Admirers adorned her with brooches and medals made of gold and encrusted with diamonds and rubies, all of which she pinned to the chest of her elegant silk gowns before taking the stage with her perfectly coiffed hair and long evening gloves. In 1893, at the age of 25, she became the first Black woman to headline a concert at Carnegie Hall’s main stage. It was a benefit concert held for the World’s Fair Colored Opera and Concert Company. Frederick Douglass was scheduled to give the opening address. She performed Centemeri’s “Grand Aria,” an aria from Meyerbeer’s L’Africaine, and Gounod’s “Ave Maria.” Following her performance, a reviewer for The New York Times wrote “[Jones has] a voice of surpassing sweetness, a distinct enunciation, and a wide range… she easily held her vast audience spellbound from beginning to end.”

In 1895, her talent took her on a European tour. Emperor Wilhelm II saw her perform in Berlin. Albert Edward, the future King of England, attended her London debut. When passing through Rome, crowds gathered at the train depot just to catch sight of her, and then begged her to sing. Yet, despite her brilliance and international acclaim, she was barred from performing at the Metropolitan Opera House because of the color of her skin (a racial barrier that no woman would breach until Marian Anderson’s 1955 performance as Ulrica in Verdi’s A Masked Ball).

Sissieretta left Europe and returned to Providence to care for her mother, but by 1896 she was touring again, this time with the Black Patti Troubadours – a vaudeville show of 50 Black dancers, comedians, acrobats, and singers. However, 1896 was also the year of Plessy vs Ferguson, when the US Supreme Court upheld the constitutionality of Louisiana’s segregation laws, effectively ushering in a new era of racial violence and segregation known as Jim Crow. But Sissieretta didn’t relent.

From 1896 to 1915, Jones and her troubadours hit the road, traveling 42 to 45 weeks a year, performing in five to six cities a week, and facing segregation every step of the way. Jim Crow laws barred the Troubadours from staying at hotels, so they bought a train car for transportation and lodging. Segregation dictated how audiences could attend a performance – orchestra seats were reserved for whites only. Black audiences were restricted to balconies even when orchestra seats were left unoccupied.

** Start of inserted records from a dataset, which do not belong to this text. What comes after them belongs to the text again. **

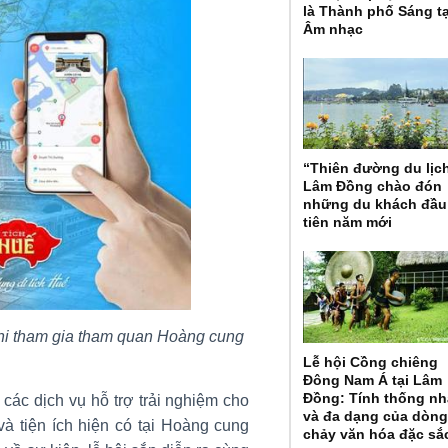
là Thành phố Sáng t
Âm nhạc
“Thiên đường du lịc
Lâm Đồng chào đón
những du khách đầu
tiên năm mới
khi tham gia tham quan Hoàng cung
Lễ hội Cồng chiêng
Đông Nam Á tại Lâm
Đồng: Tính thống nh
ác dịch vụ hỗ trợ trải nghiệm cho
và đa dạng của dòn
và tiện ích hiện có tại Hoàng cung
chảy văn hóa đặc sắ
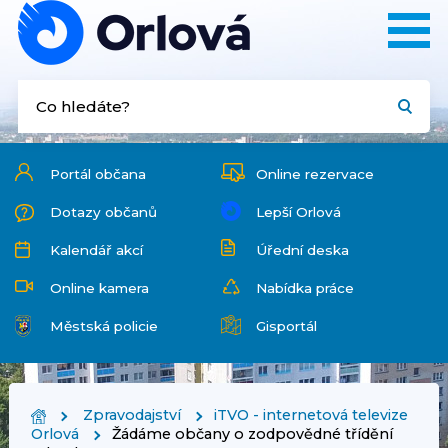
Portál občana
Online rezervace
Dotazy občanů
Lepší Orlová
Kalendář akcí
Úřední deska
Online kamera
Nabídka práce
Městská policie
Gisportál
Zpravodajství
iTVO - internetová televize
Orlová
Žádáme občany o zodpovědné třídění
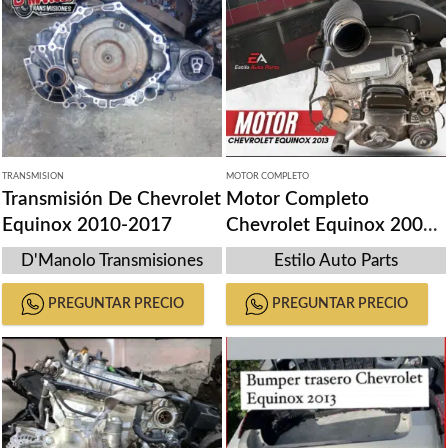
TRANSMISION
MOTOR COMPLETO
Transmisión De Chevrolet
Motor Completo
Equinox 2010-2017
Chevrolet Equinox 2004-
2013
D'Manolo Transmisiones
Estilo Auto Parts
PREGUNTAR PRECIO
PREGUNTAR PRECIO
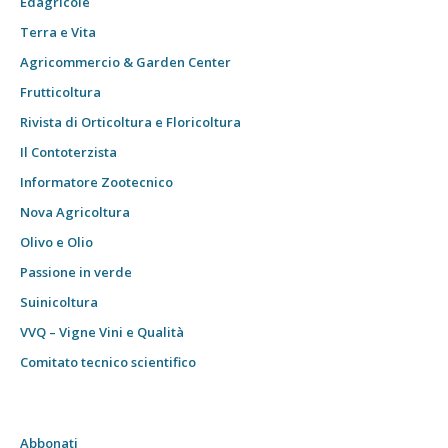
Edagricole
Terra e Vita
Agricommercio & Garden Center
Frutticoltura
Rivista di Orticoltura e Floricoltura
Il Contoterzista
Informatore Zootecnico
Nova Agricoltura
Olivo e Olio
Passione in verde
Suinicoltura
VVQ – Vigne Vini e Qualità
Comitato tecnico scientifico
Abbonati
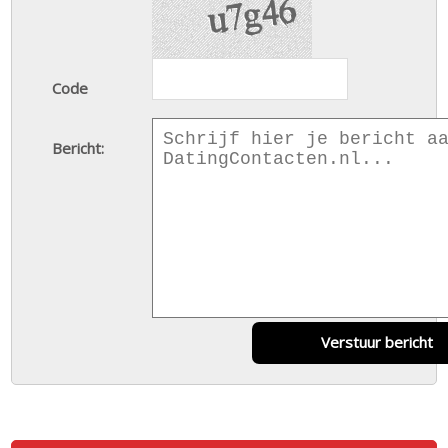
Code
Bericht:
Verstuur bericht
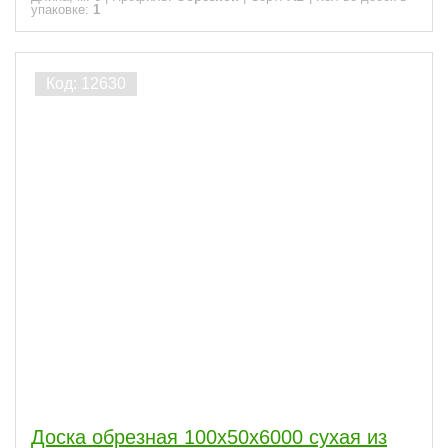
упаковке:
1
Доска обрезная 100x50x6000 сухая из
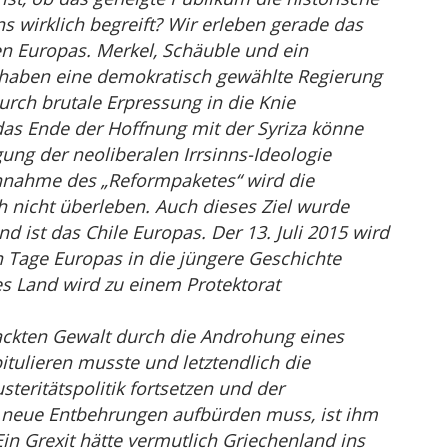
wirklich begreift? Wir erleben gerade das
n Europas. Merkel, Schäuble und ein
 haben eine demokratisch gewählte Regierung
urch brutale Erpressung in die Knie
as Ende der Hoffnung mit der Syriza könne
ung der neoliberalen Irrsinns-Ideologie
nahme des „Reformpaketes“ wird die
h nicht überleben. Auch dieses Ziel wurde
nd ist das Chile Europas. Der 13. Juli 2015 wird
n Tage Europas in die jüngere Geschichte
s Land wird zu einem Protektorat
ackten Gewalt durch die Androhung eines
itulieren musste und letztendlich die
teritätspolitik fortsetzen und der
 neue Entbehrungen aufbürden muss, ist ihm
in Grexit hätte vermutlich Griechenland ins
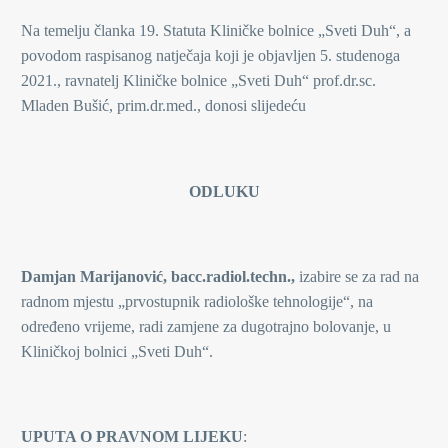
Na temelju članka 19. Statuta Kliničke bolnice „Sveti Duh“, a
povodom raspisanog natječaja koji je objavljen 5. studenoga
2021., ravnatelj Kliničke bolnice „Sveti Duh“ prof.dr.sc.
Mladen Bušić, prim.dr.med., donosi slijedeću
ODLUKU
Damjan Marijanović, bacc.radiol.techn.,
izabire se za rad na
radnom mjestu „prvostupnik radiološke tehnologije“, na
određeno vrijeme, radi zamjene za dugotrajno bolovanje, u
Kliničkoj bolnici „Sveti Duh“.
UPUTA O PRAVNOM LIJEKU
:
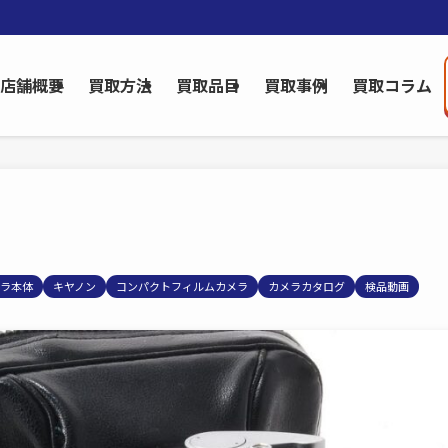
店舗概要
買取方法
買取品目
買取事例
買取コラム
ラ本体
キヤノン
コンパクトフィルムカメラ
カメラカタログ
検品動画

Although a large portion of her repertoire consisted of operatic arias, Sissieretta was never permitted to sing for an opera company. In that same 1896 San Francisco Call interview, it was suggested Jones don wigs and make-up to transform her appearance, to which she replied, “Try to hide my race and deny my own people? Oh, I would never do that. I am proud of belonging to them and would not hide what I am even for an evening.”

In 1915 – the same year The Birth of a Nation was shown at the Providence Opera House, where it played to packed audiences for five weeks – Sissieretta Jones retired from the stage and returned to Providence to care for her mother.

At the time of her retirement, Sissieretta owned several rental properties, which she sold off one by one to generate income. Then, one by one, she sold off her treasures – her brooches and her medals. When she fell ill on June 14, 1933, she borrowed money for a cab ride to Rhode Island Hospital and died 10 days later. Impoverished, Sissieretta Jones was buried in an unmarked grave alongside her mother at Grace Church Cemetery.

On June 9, 2018, 85 years after her death, a headstone was erected thanks to the fundraising efforts of her biographer Maureen Lee in partnership with Providence-based Stages of Freedom.

In December 2018, I was invited to an event at the Southside Cultural Center directly across the street from Grace Church Cemetery. The event was a sneak preview of Charlotte Mangin’s PBS series UNLADYLIKE2020: Unsung Women Who Changed America. Mangin was touring the US cities of the unsung – yet legendary – women featured in her series. For Providence that meant profiling recordsetting mountaineer Annie Smith Peck and the greatest opera singer of her generation, Sissieretta Jones.